Thread: O_NOATIME
Would people be interested in a trivial patch that adds O_NOATIME to open() for platforms that support it? (apparently Linux 2.6.8 and better). It seems to work here, feels harmless to me (an easy ifdef to check if it's there), and seems it would theoretically help, though I don't notice a consistent difference (I guess I"m not thrashing my disks hard enough?). Are there any open()s where we don't want NOATIME if available?

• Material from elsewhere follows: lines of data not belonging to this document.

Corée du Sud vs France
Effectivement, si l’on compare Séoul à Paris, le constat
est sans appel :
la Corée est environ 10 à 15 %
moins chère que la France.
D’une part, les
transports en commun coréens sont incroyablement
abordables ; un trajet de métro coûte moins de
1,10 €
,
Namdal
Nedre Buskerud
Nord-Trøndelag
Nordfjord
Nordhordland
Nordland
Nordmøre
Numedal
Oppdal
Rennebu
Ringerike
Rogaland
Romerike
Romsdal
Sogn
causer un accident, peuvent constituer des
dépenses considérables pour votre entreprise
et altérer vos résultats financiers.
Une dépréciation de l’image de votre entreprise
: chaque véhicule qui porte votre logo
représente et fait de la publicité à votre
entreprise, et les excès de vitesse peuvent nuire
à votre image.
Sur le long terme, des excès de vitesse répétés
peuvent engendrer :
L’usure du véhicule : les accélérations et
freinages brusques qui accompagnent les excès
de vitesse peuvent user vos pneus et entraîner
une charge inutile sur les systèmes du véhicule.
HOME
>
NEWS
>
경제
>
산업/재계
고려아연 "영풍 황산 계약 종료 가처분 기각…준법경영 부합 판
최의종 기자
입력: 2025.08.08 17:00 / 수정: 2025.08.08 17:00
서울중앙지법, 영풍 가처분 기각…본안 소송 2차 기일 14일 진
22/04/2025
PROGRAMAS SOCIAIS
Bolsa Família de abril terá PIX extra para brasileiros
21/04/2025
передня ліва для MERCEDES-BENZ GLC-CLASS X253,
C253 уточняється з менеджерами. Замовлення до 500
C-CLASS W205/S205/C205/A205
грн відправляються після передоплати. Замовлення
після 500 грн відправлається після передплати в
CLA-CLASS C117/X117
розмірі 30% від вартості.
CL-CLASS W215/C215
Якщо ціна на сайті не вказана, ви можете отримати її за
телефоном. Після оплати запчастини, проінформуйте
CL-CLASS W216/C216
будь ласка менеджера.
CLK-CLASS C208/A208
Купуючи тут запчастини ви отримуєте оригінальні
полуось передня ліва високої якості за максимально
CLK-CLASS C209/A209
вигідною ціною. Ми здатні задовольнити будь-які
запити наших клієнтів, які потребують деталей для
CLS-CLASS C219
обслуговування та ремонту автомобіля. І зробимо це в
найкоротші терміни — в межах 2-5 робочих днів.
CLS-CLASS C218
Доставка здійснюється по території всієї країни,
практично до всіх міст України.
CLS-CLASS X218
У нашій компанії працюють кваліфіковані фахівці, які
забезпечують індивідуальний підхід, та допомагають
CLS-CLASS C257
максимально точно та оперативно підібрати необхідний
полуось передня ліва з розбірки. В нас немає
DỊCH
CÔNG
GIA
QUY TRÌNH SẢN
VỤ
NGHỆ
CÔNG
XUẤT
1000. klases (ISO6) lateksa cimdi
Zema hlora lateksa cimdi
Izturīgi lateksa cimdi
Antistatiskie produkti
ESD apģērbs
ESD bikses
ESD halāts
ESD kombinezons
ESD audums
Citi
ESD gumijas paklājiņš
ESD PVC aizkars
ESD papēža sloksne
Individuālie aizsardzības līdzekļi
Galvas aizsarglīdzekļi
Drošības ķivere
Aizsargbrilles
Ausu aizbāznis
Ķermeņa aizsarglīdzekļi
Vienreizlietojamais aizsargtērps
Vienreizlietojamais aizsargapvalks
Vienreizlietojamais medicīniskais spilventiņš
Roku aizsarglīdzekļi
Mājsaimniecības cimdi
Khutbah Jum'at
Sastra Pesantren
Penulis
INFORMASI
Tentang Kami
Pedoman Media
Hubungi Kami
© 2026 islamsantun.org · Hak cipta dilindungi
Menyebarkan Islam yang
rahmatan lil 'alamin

Ron Mayer <rm_pg@cheapcomplexdevices.com> writes: > Would people be interested in a trivial patch that adds O_NOATIME > to open() for platforms that support it? (apparently Linux 2.6.8 > and better). Isn't that usually, and more portably, handled in the filesystem mount options? regards, tom lane
Tom Lane wrote: > Ron Mayer <rm_pg@cheapcomplexdevices.com> writes: >> Would people be interested in a trivial patch that adds O_NOATIME >> to open() for platforms that support it? (apparently Linux 2.6.8 >> and better). > > Isn't that usually, and more portably, handled in the filesystem > mount options? Yes to both. I could imagine that for small systems/workstations you might have some files that want access time, and others that wanted NOATIME -- it seems the new flag lets you choose on a file-by-file bases. That's why I asked. I imagine it won't help on any well-administered production server since they'd probably mount the whole filesystem that way; but might help a bit on out-of-the-box-default-config benchmarks done by naive users who don't tweak filesystem settings. Don't know if we'd care about such an audience or not.

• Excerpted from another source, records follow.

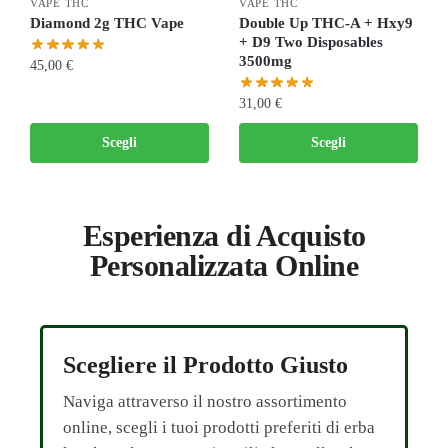
VAPE THC
VAPE THC
Diamond 2g THC Vape
Double Up THC-A + Hxy9
+ D9 Two Disposables
3500mg
45,00
€
31,00
€
Scegli
Scegli
Esperienza di Acquisto
Personalizzata Online
Scegliere il Prodotto Giusto
Naviga attraverso il nostro assortimento
online, scegli i tuoi prodotti preferiti di erba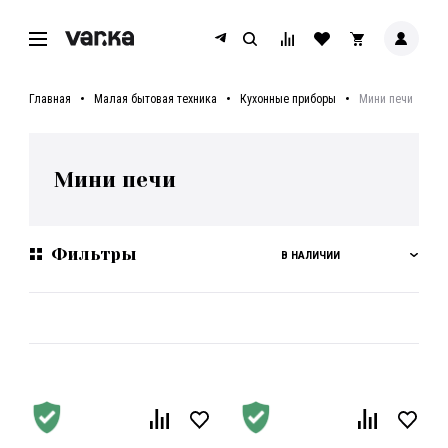
Главная
Малая бытовая техника
Кухонные приборы
Мини печи
Мини печи
Фильтры
В НАЛИЧИИ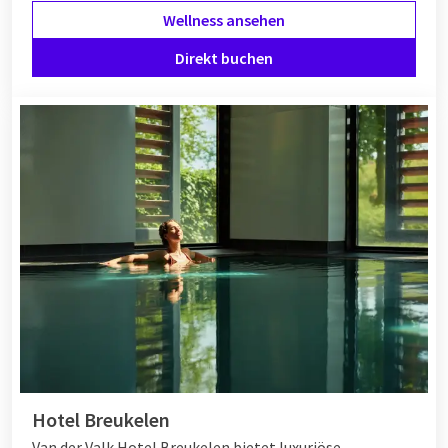
Wellness ansehen
Direkt buchen
Hotel Breukelen
Van der Valk Hotel Breukelen bietet luxuriöse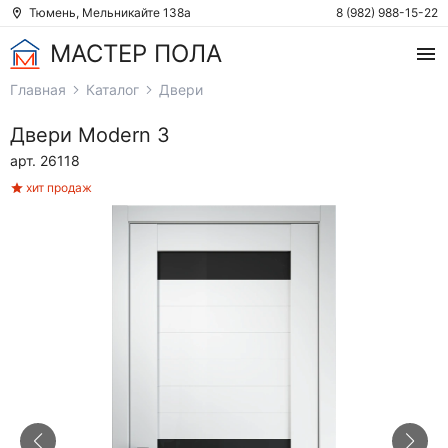
Тюмень, Мельникайте 138а
8 (982) 988-15-22
МАСТЕР ПОЛА
Главная
Каталог
Двери
Двери
Modern 3
арт. 26118
хит продаж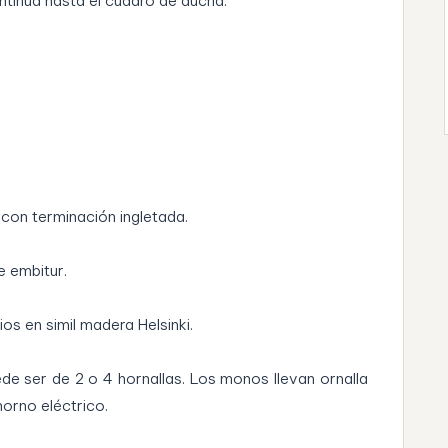
tinua hasta el cuadro de ducha.
on terminación ingletada.
e embitur.
os en simil madera Helsinki.
de ser de 2 o 4 hornallas. Los monos llevan ornalla
horno eléctrico.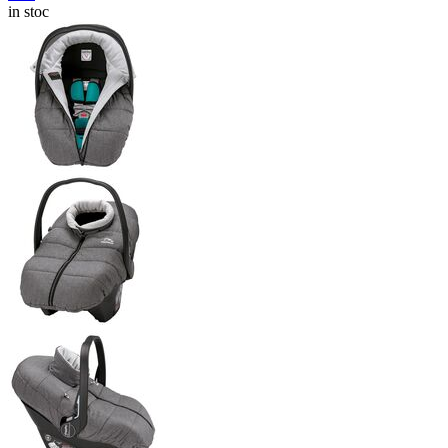
in stoc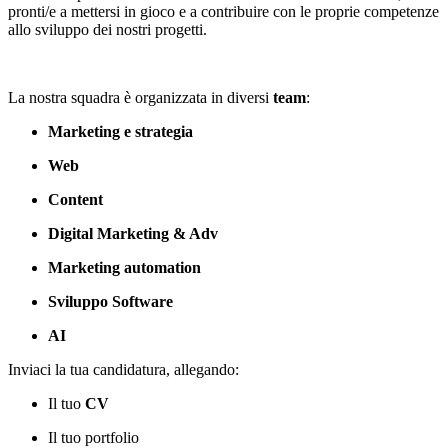
pronti/e a mettersi in gioco e a contribuire con le proprie competenze
allo sviluppo dei nostri progetti.
La nostra squadra è organizzata in diversi
team
:
Marketing e strategia
Web
Content
Digital Marketing & Adv
Marketing automation
Sviluppo Software
AI
Inviaci la tua candidatura, allegando:
Il tuo
CV
Il tuo portfolio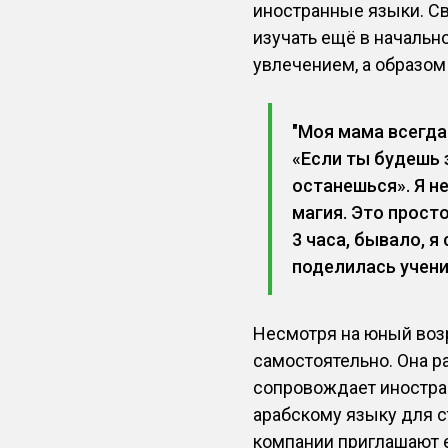
иностранные языки. Св
изучать ещё в начально
увлечением, а образом
"Моя мама всегда
«Если ты будешь 
останешься». Я не
магия. Это прост
3 часа, бывало, я 
поделилась учени
Несмотря на юный воз
самостоятельно. Она р
сопровождает иностра
арабскому языку для с
компании приглашают е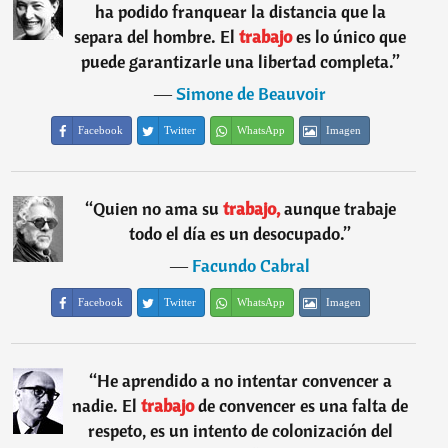
ha podido franquear la distancia que la
separa del hombre. El
trabajo
es lo único que
puede garantizarle una libertad completa.
”
―
Simone de Beauvoir
Facebook
Twitter
WhatsApp
Imagen
“
Quien no ama su
trabajo,
aunque trabaje
todo el día es un desocupado.
”
―
Facundo Cabral
Facebook
Twitter
WhatsApp
Imagen
“
He aprendido a no intentar convencer a
nadie. El
trabajo
de convencer es una falta de
respeto, es un intento de colonización del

Ron Mayer <rm_pg@cheapcomplexdevices.com> writes: > Tom Lane wrote: >> Isn't that usually, and more portably, handled in the filesystem >> mount options? > Yes to both. I could imagine that for small systems/workstations > you might have some files that want access time, and others that > wanted NOATIME -- it seems the new flag lets you choose on a > file-by-file bases. Personally, if I were an admin who wanted access times, I'd regard the existence of such a flag as a security hole. regards, tom lane
Tom Lane wrote: > Ron Mayer <rm_pg@cheapcomplexdevices.com> writes: >> Tom Lane wrote: >>> Isn't that usually, and more portably, handled in the filesystem >>> mount options? > >> Yes to both. I could imagine that for small systems/workstations >> you might have some files that want access time, and others that >> wanted NOATIME -- it seems the new flag lets you choose on a >> file-by-file bases. > > Personally, if I were an admin who wanted access times, I'd regard > the existence of such a flag as a security hole. I'm not sure I see that. I'd have thought since postgresql already caches stuff in shared buffers, the atime of a postgresql file isn't reliable anyway; and outside of postgresql O_NOATIME doesn't seem to me to affect admins any worse the existence of utime(). OTOH, I'm not going to argue for the patch either. I think it'd be fair to say adding a linuxism and only benefiting novice/casual users isn't that exciting.